YOUR ASSIGNMENT -> Below are some records; find each line that carries the word "Silva" and copy it.
------------------------------------------------------------------------
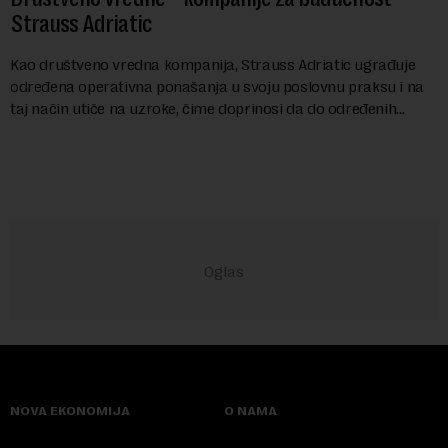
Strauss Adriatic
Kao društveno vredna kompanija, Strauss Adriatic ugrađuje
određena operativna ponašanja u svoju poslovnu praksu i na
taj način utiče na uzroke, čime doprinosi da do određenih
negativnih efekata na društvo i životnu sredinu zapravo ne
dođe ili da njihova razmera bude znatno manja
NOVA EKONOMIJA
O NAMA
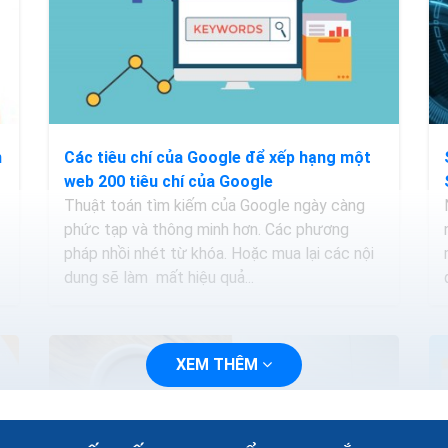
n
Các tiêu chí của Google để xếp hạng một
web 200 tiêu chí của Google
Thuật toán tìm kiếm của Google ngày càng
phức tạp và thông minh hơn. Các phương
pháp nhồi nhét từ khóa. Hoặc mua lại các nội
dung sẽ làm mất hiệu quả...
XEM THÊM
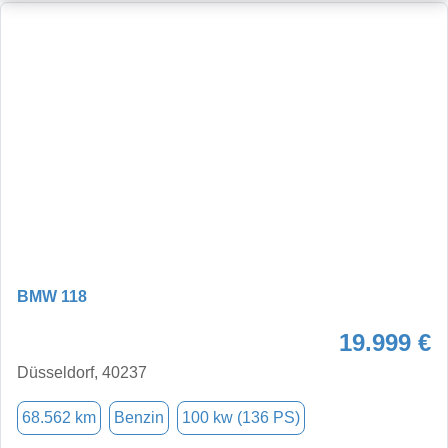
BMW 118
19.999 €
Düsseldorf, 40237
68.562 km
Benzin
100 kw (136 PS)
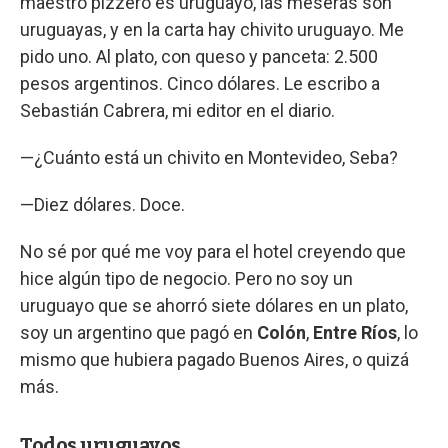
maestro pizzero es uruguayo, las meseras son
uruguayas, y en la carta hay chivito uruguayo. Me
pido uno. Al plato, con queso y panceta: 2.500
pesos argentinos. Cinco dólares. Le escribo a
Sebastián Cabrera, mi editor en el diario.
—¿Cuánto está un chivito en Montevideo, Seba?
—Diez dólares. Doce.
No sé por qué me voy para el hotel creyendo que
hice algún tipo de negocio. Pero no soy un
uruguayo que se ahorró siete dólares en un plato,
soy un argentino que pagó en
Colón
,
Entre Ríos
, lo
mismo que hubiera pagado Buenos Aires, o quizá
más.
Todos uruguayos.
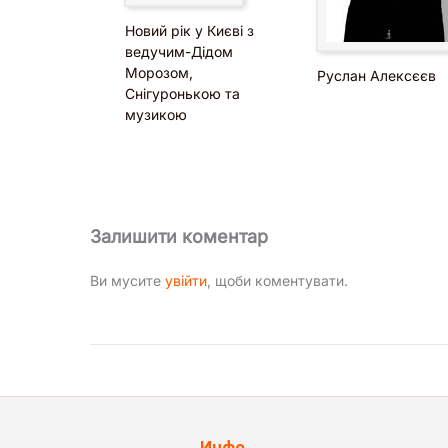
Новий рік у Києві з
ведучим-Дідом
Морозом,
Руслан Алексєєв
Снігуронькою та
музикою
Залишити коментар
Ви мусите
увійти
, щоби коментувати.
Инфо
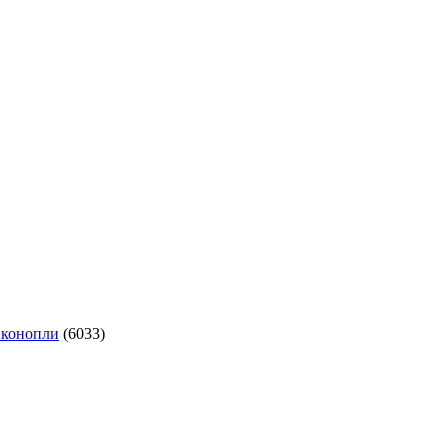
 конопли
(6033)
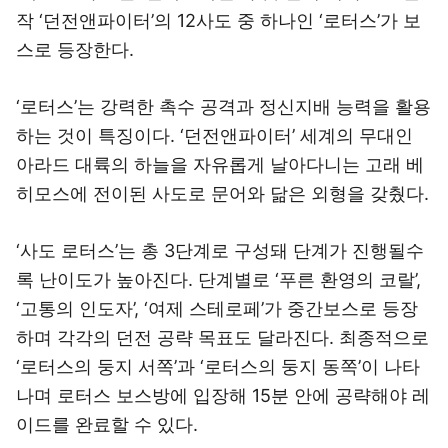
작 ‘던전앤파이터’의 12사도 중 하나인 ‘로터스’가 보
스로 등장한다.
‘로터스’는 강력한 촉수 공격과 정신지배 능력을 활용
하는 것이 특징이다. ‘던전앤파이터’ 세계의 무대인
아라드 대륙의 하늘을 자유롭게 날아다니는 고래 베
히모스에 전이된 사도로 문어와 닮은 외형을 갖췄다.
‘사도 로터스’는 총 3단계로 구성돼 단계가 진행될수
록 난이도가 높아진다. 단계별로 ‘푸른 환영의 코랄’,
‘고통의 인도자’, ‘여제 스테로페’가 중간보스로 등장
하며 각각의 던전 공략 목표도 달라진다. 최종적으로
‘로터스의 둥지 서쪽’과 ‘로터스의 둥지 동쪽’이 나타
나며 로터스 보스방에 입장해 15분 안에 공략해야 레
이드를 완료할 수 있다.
------------------------------------------------------------------------
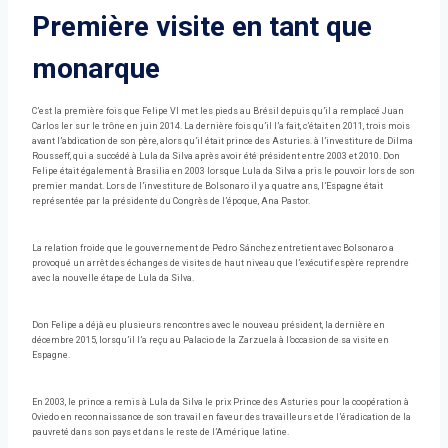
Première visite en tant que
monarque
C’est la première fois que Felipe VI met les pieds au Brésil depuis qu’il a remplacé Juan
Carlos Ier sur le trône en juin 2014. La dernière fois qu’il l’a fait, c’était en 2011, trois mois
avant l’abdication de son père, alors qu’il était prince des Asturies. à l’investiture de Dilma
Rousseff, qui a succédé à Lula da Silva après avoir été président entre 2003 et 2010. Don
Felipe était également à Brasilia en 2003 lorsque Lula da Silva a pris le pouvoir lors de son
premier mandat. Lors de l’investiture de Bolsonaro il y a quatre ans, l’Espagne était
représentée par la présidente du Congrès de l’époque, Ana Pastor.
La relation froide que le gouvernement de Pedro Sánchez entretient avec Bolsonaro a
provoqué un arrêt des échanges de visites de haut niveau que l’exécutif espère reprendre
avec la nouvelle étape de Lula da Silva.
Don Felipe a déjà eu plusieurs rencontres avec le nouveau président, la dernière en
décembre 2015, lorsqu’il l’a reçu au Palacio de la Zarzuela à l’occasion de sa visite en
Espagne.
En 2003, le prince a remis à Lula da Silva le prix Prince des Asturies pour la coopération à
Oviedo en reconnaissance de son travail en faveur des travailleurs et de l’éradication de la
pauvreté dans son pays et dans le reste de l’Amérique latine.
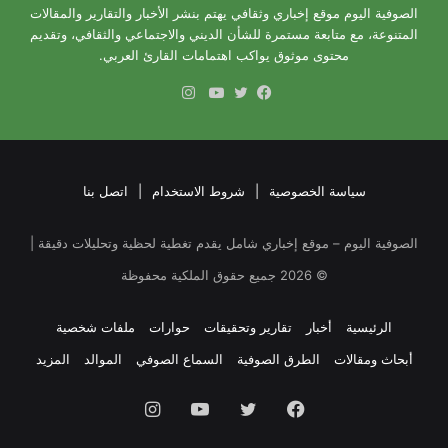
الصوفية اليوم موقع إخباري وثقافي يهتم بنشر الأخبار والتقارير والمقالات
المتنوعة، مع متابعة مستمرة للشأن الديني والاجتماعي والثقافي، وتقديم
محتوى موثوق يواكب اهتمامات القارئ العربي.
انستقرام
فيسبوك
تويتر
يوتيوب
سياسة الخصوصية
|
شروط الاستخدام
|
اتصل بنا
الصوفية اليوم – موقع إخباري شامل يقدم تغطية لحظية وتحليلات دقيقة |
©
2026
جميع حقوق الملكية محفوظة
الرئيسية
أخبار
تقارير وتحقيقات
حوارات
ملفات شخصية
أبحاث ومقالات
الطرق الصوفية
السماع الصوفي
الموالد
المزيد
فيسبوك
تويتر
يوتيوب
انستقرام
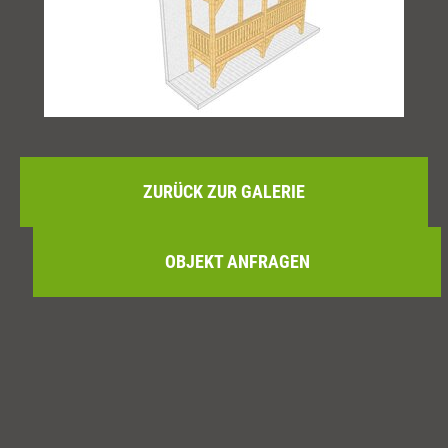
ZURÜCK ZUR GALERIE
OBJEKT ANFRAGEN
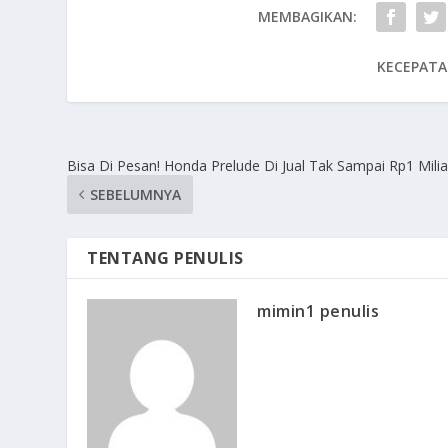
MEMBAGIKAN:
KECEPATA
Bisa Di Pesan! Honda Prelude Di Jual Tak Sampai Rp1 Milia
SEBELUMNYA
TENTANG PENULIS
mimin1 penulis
------------------------------------------------------------------------
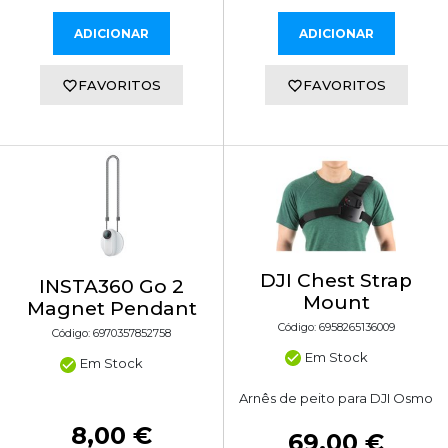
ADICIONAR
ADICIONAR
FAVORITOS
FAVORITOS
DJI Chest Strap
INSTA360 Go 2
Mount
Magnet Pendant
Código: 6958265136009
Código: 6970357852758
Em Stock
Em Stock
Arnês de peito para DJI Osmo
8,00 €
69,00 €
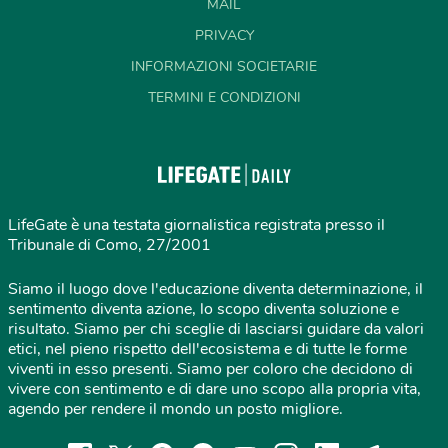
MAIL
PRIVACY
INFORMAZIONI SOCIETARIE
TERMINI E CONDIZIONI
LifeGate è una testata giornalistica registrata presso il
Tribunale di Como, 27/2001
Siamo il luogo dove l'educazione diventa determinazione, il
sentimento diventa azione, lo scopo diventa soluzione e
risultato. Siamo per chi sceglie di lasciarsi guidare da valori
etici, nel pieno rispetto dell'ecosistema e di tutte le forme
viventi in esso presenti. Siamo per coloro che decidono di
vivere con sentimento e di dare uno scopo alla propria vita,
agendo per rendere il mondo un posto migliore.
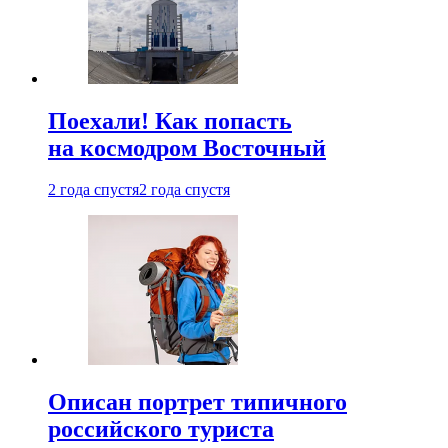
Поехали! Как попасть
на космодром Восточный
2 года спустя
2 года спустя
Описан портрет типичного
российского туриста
------------------------------------------------------------------------
TASK SOLUTION ->
Rousseff, qui a succédé à Lula da Silva après avoir été président entre 2003 et 2010. Don
Felipe était également à Brasilia en 2003 lorsque Lula da Silva a pris le pouvoir lors de son
avec la nouvelle étape de Lula da Silva.
En 2003, le prince a remis à Lula da Silva le prix Prince des Asturies pour la coopération à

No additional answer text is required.